Output caching helps you to cache either parts of the page or all the page completely. Many MVC frameworks wouldn’t have sufficient support for implementing output caching, because they are used to “echo” things out. As developer it becomes your burden to collect output into buffer and build logic for substitution and keeping cache up-to-date.
A scalable framework should handle both tasks flexibly and consistently. It should allow you to exchange your expensive data source (SQL, JSON) with a faster data source such as Memcache gracefully and transparently.
The framework should be equally good at letting you substitute whole areas of the page with a static alternatives without loosing functionality and requiring you to go under the hood of page routing or loosing any dynamic functionality on your page.

Conclusion

Many PHP frameworks sucks at properly understanding scalability principles. Look into a Silex framework and imagine that your project has 200 pages. On every page request, it will execute 200 matching pattern checks which are NOT based on regular expression. How is that scalable? Possibly another caching would help?

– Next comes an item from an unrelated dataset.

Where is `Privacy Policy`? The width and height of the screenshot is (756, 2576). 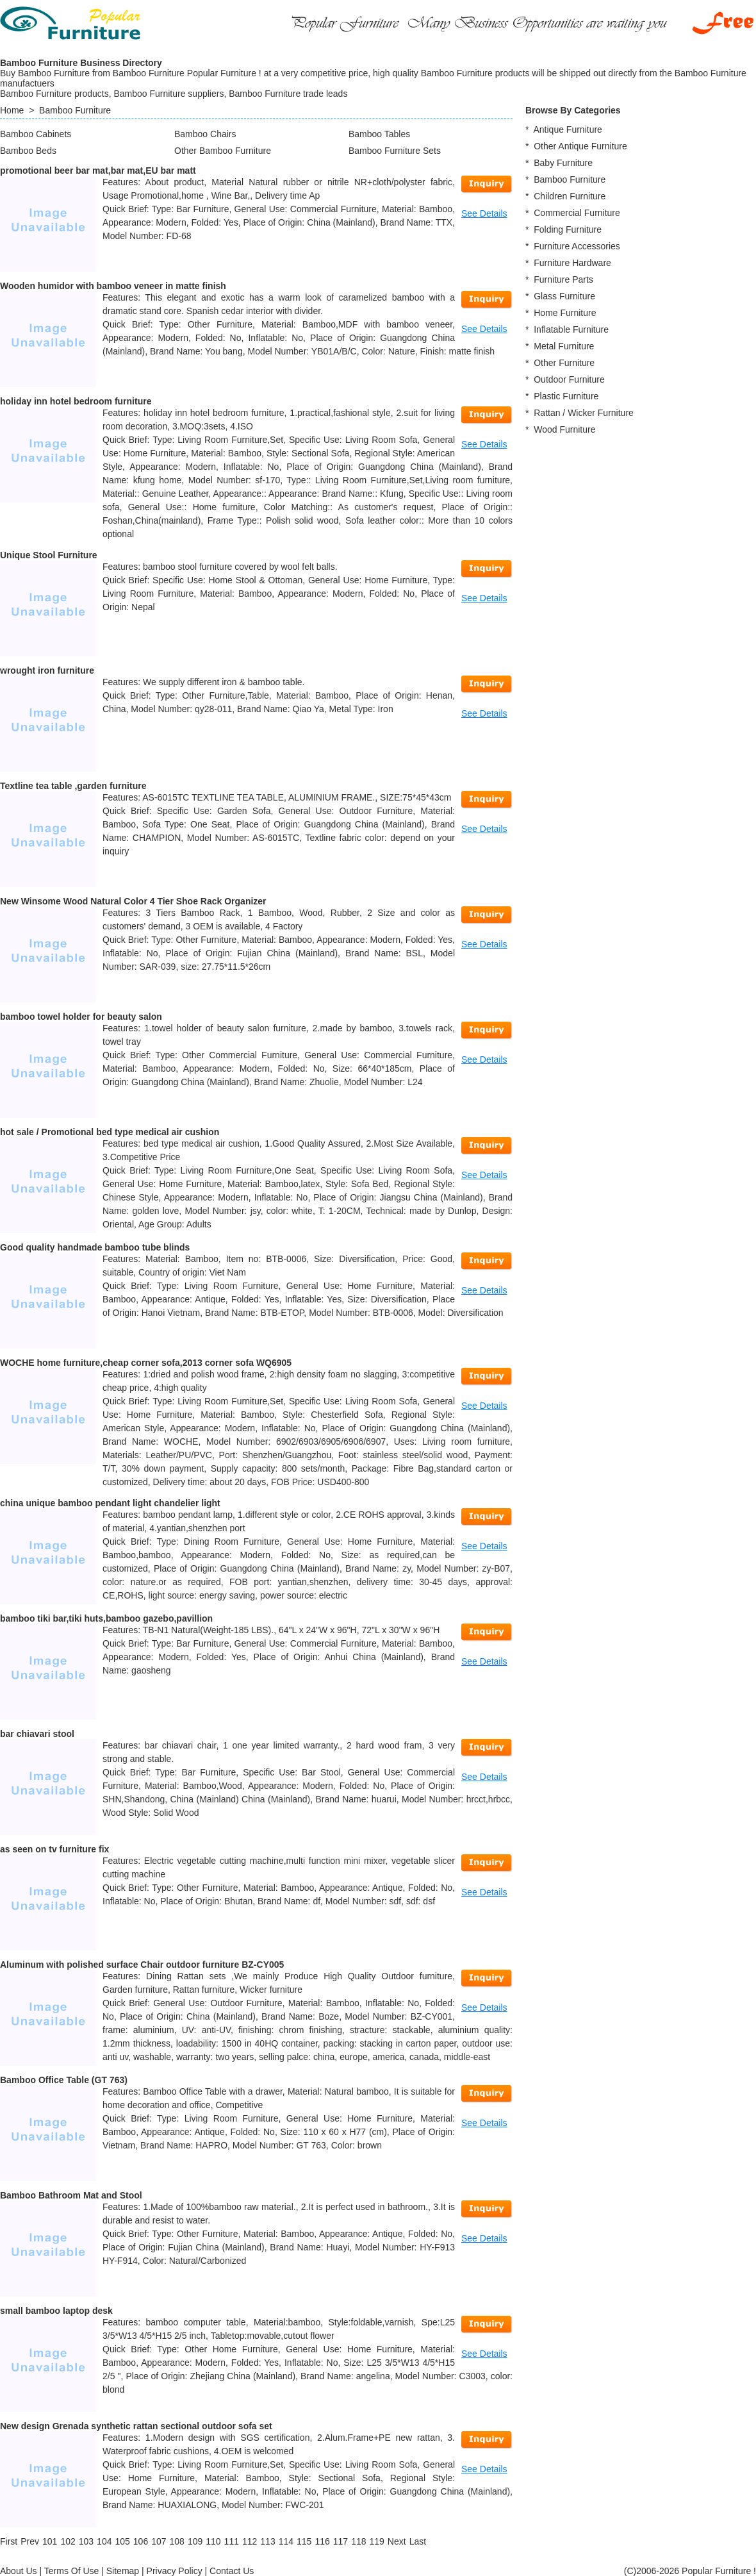
Privacy Policy is located at coordinates (174, 2571).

I am saddened by the state in which PHP frameworks are today and I believe there are many things which can be improved. I also believe that developers can be educated to have a good judgement and understanding of scalability.
There is huge potential for the next generation of PHP frameworks and I strongly encourage you to write and talk about it.
So should someone ask you, “what PHP framework is the fastest” — tell them that they are all slow, but some of them are “scalable”.